Vietnam and China have traded barbs over disputed territory in the South China Sea, where Beijing has built islands capable of hosting military installations.
Tokyo has also sparred with Beijing over its territorial claims in the East China Sea, and both Japan and Vietnam have repeatedly stressed that maritime disputes should be addressed according to law.
Japan has made similar gifts of patrol vessels and aircraft to the Philippines which also has competing maritime claims with China. Climate projects and waste management were also included in the loan aid package announced yesterday on Abe’s trip, his third visit to Vietnam as prime minister.
Vietnam has come under fire for failing to enforce environmental regulations, especially in the industrial sector. Last year, Taiwanese steel firm Formosa was blamed for a toxic waste dump that killed tonnes of fish along Vietnam’s central coast.
Also high on the agenda were fresh investments from Japan, the world’s third largest economy that has been dragged down by a greying and shrinking population.
The deal included a Mitsubishi investment in a thermal power plant in central Ha Tinh province and a partnership between Japan’s Itochu and Vietnam’s Vinatex textile firms.
 Both sides also pledged to keep trade ties alive in the wake of a promise by US president-elect Donald Trump to scrap the massive Trans-Pacific Partnership on his first day in office. “We agreed on the importance of promoting the free trade mechanism like TPP,” Abe said.

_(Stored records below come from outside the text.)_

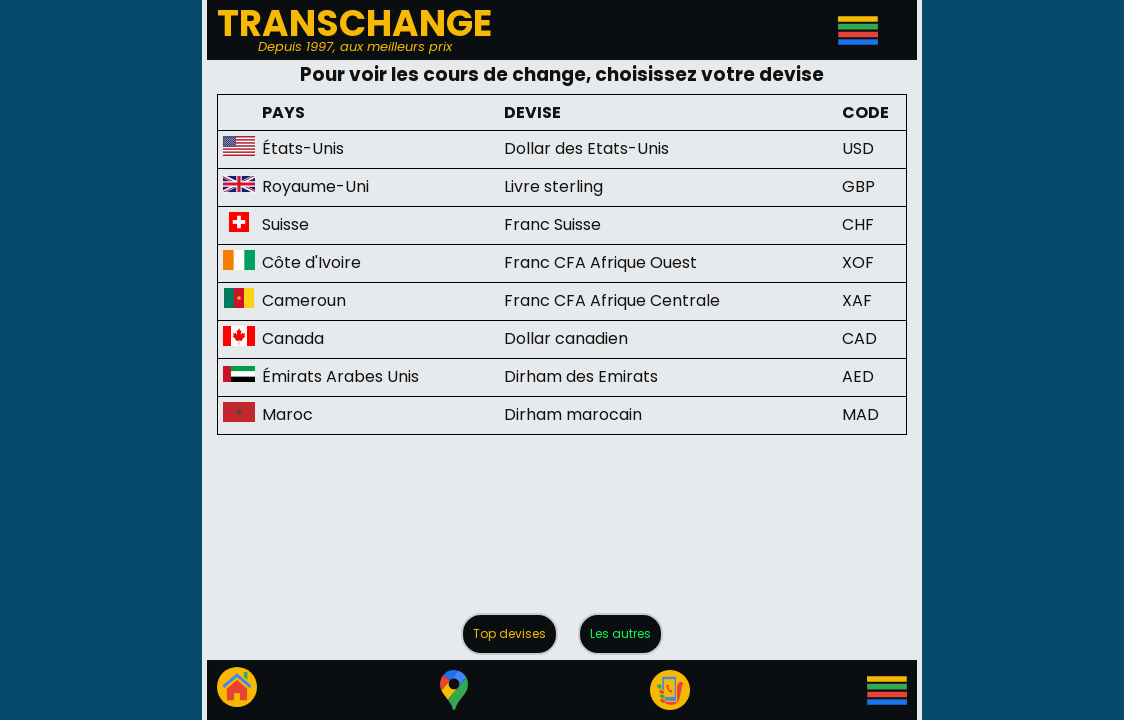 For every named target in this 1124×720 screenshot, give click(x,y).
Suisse (285, 224)
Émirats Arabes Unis (340, 376)
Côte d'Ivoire (311, 262)
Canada (293, 338)
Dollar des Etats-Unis (586, 148)
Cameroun (304, 300)
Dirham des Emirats (581, 376)
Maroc (287, 414)
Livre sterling (553, 186)
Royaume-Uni (315, 186)
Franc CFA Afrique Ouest (600, 262)
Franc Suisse (552, 224)
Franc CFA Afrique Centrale (612, 300)
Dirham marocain (573, 414)
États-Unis (303, 148)
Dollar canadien (566, 338) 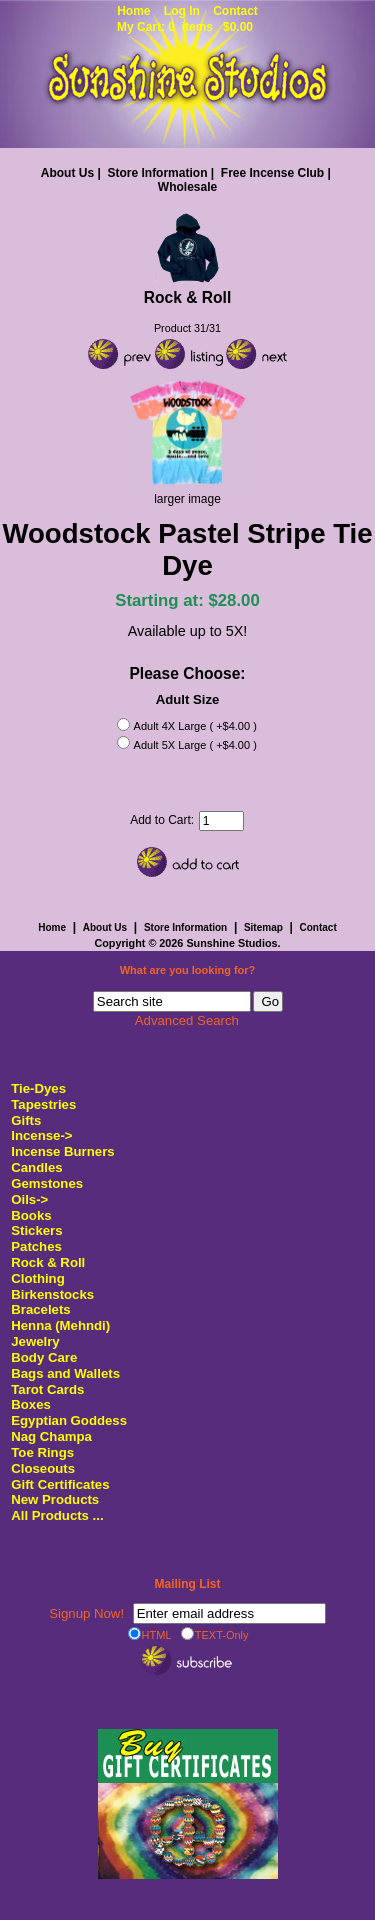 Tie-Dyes (38, 1088)
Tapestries (43, 1104)
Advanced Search (187, 1020)
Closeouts (43, 1468)
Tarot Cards (47, 1389)
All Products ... (57, 1515)
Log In (182, 11)
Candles (36, 1167)
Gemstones (47, 1183)
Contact (235, 11)
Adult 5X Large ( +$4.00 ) (195, 745)
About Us (67, 173)
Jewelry (35, 1341)
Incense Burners (62, 1151)
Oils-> (29, 1199)
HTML (150, 1634)
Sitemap (263, 927)
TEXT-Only (215, 1634)
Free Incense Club (272, 173)
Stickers (36, 1230)
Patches (36, 1246)
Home (133, 11)
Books (31, 1215)
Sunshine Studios (231, 943)
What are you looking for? (188, 971)
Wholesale (187, 187)
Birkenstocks (52, 1294)
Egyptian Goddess (69, 1420)
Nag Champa (51, 1436)
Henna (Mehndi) (60, 1325)
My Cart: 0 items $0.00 (185, 27)
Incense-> (41, 1135)
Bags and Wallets (65, 1373)
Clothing (37, 1278)
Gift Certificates (60, 1484)
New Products (55, 1499)
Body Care (44, 1357)
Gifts (26, 1120)
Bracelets (40, 1309)
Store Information (157, 173)
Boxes (31, 1404)
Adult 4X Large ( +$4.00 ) (195, 727)
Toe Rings (42, 1452)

 Tokyo is an increasingly vital ally to Vietnam – it is the country’s largest aid donor and the second largest foreign investor after South Korea. The leaders also announced a visit by Japan’s emperor and his wife in the spring, which Abe said would create “momentum for further ties”.
 Both leaders will attend an economic forum today before Abe returns to Japan.
 His six-day swing through Asia-Pacific also took him to the Philippines, Australia and Indonesia before his final stop in Vietnam.